2. (a) The management has conducted the physical verification of inventory at reasonable intervals.
(b) The discrepancies noticed on physical verification of inventory as compared to books records which has been properly dealt with in the books of account were not material.
3. The Company has not granted any loans, secured or unsecured to companies, firms, Limited Liability Partnerships or other parties covered in the Register maintained under section 189 of the Act. Accordingly, the provisions of clause 3(iii) (a) to (c) of the order are not applicable to the company and hence not commented upon.

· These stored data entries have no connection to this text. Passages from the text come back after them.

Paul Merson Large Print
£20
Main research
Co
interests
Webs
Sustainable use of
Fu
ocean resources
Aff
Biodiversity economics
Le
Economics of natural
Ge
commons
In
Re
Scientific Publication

4. In my opinion and according to the information and explanation given to us, the Company has complied with the provisions of Section 185 and 186 of the companies Act, 2013 in respect of loans, investments, guarantees and security.
5. The Company has not accepted any deposits from the public and hence the directives issued by the Reserve Bank of India and the provisions of Section 73 to 76 or any other relevant provisions of the Act and the Companies( Acceptance of Deposit) Rules, 2014 with regard to the deposits accepted from public are not applicable.

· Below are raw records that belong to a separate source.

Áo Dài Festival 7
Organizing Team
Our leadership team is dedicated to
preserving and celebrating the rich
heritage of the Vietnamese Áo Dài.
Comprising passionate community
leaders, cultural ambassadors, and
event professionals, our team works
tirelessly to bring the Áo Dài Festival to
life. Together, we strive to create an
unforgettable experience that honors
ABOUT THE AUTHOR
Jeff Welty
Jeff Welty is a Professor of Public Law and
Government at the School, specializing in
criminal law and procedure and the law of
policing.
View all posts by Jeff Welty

6. As informed to me, the maintenance of Cost Records has not been specified of Section 148 of the Act, in respect of the activities carried on by the Company.
7. (a) According to information and explanation given to me and on the basis of my examination of the books of account, and records the Company has been generally regular in depositing undisputed statutory dues including Provident Fund,
Employees State Insurance, Income-Tax, Sales tax, Service Tax, Duty of Customs, Duty of Excise, Value added Tax,
Cess and any other statutory dues with the appropriate authorities. According to the information and explanations given to me, no undisputed amounts payable in respect of the above were in arrears as at March 31, 2019 for a period of more than six months from the date on when they become payable.
(b) According to the information and explanation given to me, there are no dues of income tax, sales tax, service tax, duty of customs, duty of excise, value added tax outstanding on account of any dispute.
8. In my opinion and according to the information and explanations given to me, the Company has not defaulted in the repayment of dues to banks. The Company has not taken any loan either from financial institutions or from the government and has not issued any debentures.
9. Based upon the audit procedures performed and the information and explanations given by the management, the Company has not raised moneys by way of initial public offer or further public offer including debt instruments and term Loans. Accordingly, the provisions of clause 3 (ix) of the Order are not applicable to the Company and hence not commented upon.
10. Based upon the audit procedures performed and the information and explanations given by the management, I report that no fraud by the Company or on the Company by its officers or employees has been noticed or reported during the year.
11. Based upon the audit procedures performed and the information and explanations given by the management, the managerial remuneration has been paid or provided in accordance with the requisite approvals mandated by the provisions of Section 197 read with Schedule V to the Companies Act; 12. In my opinion, the Company is not a Nidhi company. Therefore, the provisions of Clause 3 (xii) of the Order are not applicable to the Company.
13. In my opinion, all transactions with the related parties are in compliance with Section 177 and 188 of Companies Act, 2013 and the details have been disclosed in the Financial Statements as required under Indian Accounting Standard (Ind AS) 24 Related Party Disclosures specified under Section 133 of the Act.
14. Based upon the audit procedures performed and the information and explanations given by the management, the Company has not made any preferential allotment or private placement of shares or fully or partly convertible debentures during the year under review. Accordingly, the provisions of clause 3 (xiv) of the Order are not applicable to the Company and hence not commented upon.
15. Based upon the audit procedures performed and the information and explanations given by the management, the Company has not entered into any non-cash transactions with directors or persons connected with them. Accordingly, the provisions of clause 3 (xv) of the Order are not applicable to the Company and hence not commented upon.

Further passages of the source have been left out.